Notes of Scala course on Coursera -- Week 3

Here are my notes for the week 3’s lecture of Functional Programming Principles in Scala on Coursera.



1. Class Hierarchies

1.1 Abstract Classes

Consider the task of writing a class for sets of integers with the following operations.

abstract class IntSet {
  def incl(x: Int): IntSet
  def contains(x: Int): Boolean
}

IntSet is an abstract class.

Abstract classes can contain members which are missing an implementation (in our case, incl and contains ).

Consequently, no instances of an abstract class can be created with the operator new.


1.2 Class Extensions

Let’s consider implementing sets as binary trees.

There are two types of possible trees: a tree for the empty set, and a tree consisting of an integer and two sub-trees.

Here are their implementations:

class Empty extends IntSet {
  def contains(x: Int): Boolean = false
  def incl(x: Int): IntSet = new NonEmpty(x, new Empty, new Empty)
}

class NonEmpty(elem: Int, left: IntSet, right: IntSet) extends IntSet {
  def contains(x: Int): Boolean =
    if (x < elem) left contains x
    else if (x > elem) right contains x
    else true
  def incl(x: Int): IntSet =
    if (x < elem) new NonEmpty(elem, left incl x, right)
    else if (x > elem) new NonEmpty(elem, left, right incl x)
    else this
}

Empty and NonEmpty both extend the class IntSet .

This implies that the types Empty and NonEmpty conform to the type IntSet

  • an object of type Empty or NonEmpty can be used wherever an object of type IntSet is required.

1.3 Base Classes and Subclasses

IntSet is called the superclass of Empty and NonEmpty .

Empty and NonEmpty are subclasses of IntSet .

In Scala, any user-defined class extends another class.

If no superclass is given, the standard class Object in the Java package java.lang is assumed.

The direct or indirect superclasses of a class C are called base classes of C .

So, the base classes of NonEmpty are IntSet and Object.

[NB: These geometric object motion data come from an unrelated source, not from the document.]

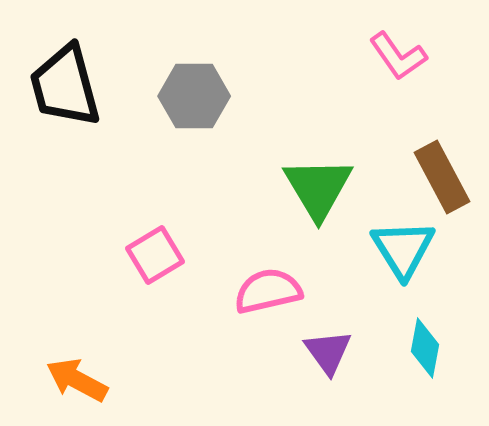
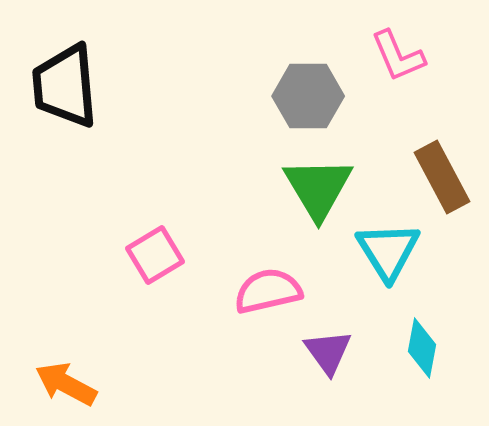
pink L-shape: rotated 12 degrees clockwise
black trapezoid: rotated 10 degrees clockwise
gray hexagon: moved 114 px right
cyan triangle: moved 15 px left, 2 px down
cyan diamond: moved 3 px left
orange arrow: moved 11 px left, 4 px down
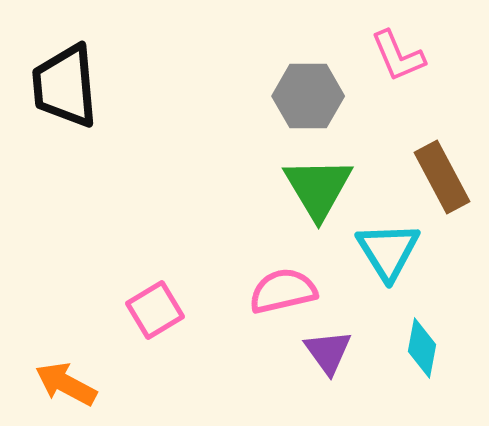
pink square: moved 55 px down
pink semicircle: moved 15 px right
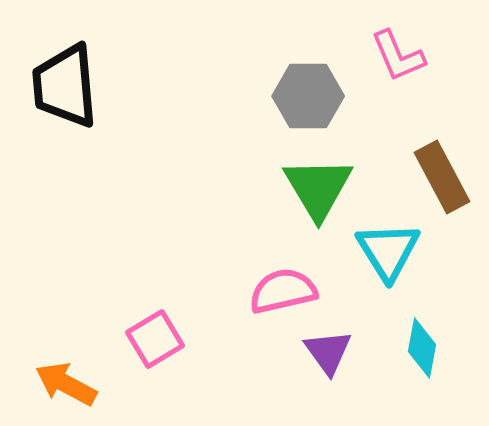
pink square: moved 29 px down
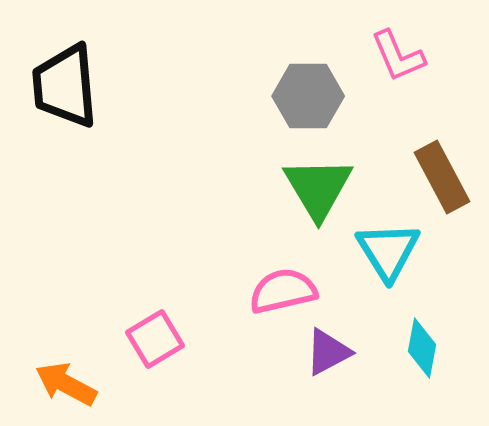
purple triangle: rotated 38 degrees clockwise
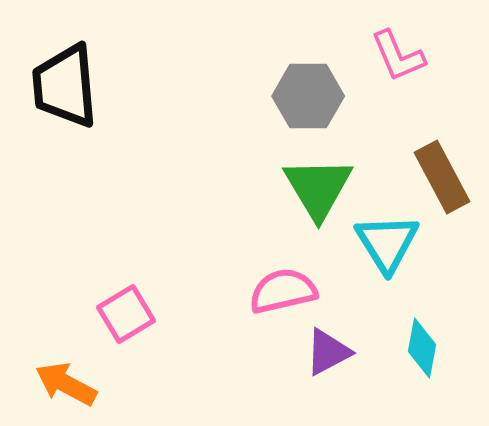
cyan triangle: moved 1 px left, 8 px up
pink square: moved 29 px left, 25 px up
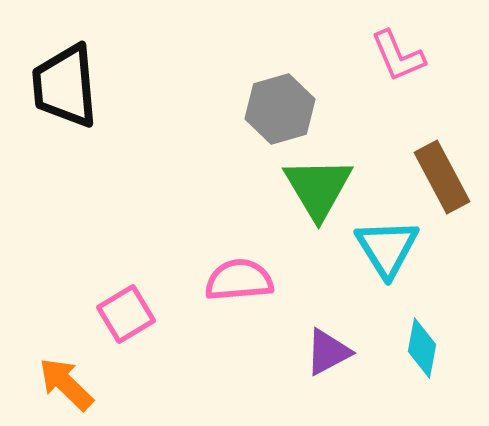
gray hexagon: moved 28 px left, 13 px down; rotated 16 degrees counterclockwise
cyan triangle: moved 5 px down
pink semicircle: moved 44 px left, 11 px up; rotated 8 degrees clockwise
orange arrow: rotated 16 degrees clockwise
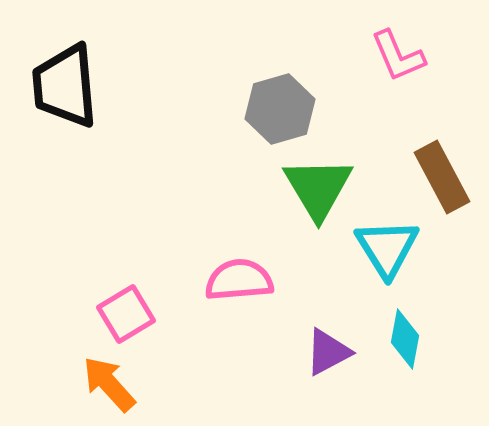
cyan diamond: moved 17 px left, 9 px up
orange arrow: moved 43 px right; rotated 4 degrees clockwise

1.4 Implementation and Overriding

The definitions of contains and incl in the classes Empty and NonEmpty implement the abstract functions in the base trait IntSet .

It is also possible to redefine an existing, non-abstract definition in a subclass by using override

abstract class Base {
  def foo = 1
  def bar: Int
}

class Sub extends Base {
  override def foo = 2
  def bar = 3
}

1.5 Object Definitions

object Empty extends IntSet {
  def contains(x: Int): Boolean = false
  def incl(x: Int): IntSet = new NonEmpty(x, Empty, Empty)
}

This defines a singleton object named Empty .

No other Empty instances can be (or need to be) created.

Singleton objects are values, so Empty evaluates to itself.


Run Scala Application Program in command line:

// Hello.scala
object Hello {
  def main(args: Array[String]) = println("hello, world!")
}

In command line:

> scala Hello

Exercise

Write a method union for forming the union of two sets. You should implement the following abstract class.

abstract class IntSet {
  def incl(x: Int): IntSet
  def contains(x: Int): Boolean
  def union(other: IntSet): IntSet
}

Answer:

class Empty extends IntSet {
  def contains(x: Int): Boolean = false
  def incl(x: Int): IntSet = new NonEmpty(x, new Empty, new Empty)
  def union(other: IntSet): IntSet = other  
}

class NonEmpty(elem: Int, left: IntSet, right: IntSet) extends IntSet {
  def contains(x: Int): Boolean =
    if (x < elem) left contains x
    else if (x > elem) right contains x
    else true
  def incl(x: Int): IntSet =
    if (x < elem) new NonEmpty(elem, left incl x, right)
    else if (x > elem) new NonEmpty(elem, left, right incl x)
    else this
  def union(other: IntSet): IntSet = 
    ((left union right) union other) incl elem
}

1.6 Dynamic Binding

Object-oriented languages (including Scala) implement dynamic method dispatch.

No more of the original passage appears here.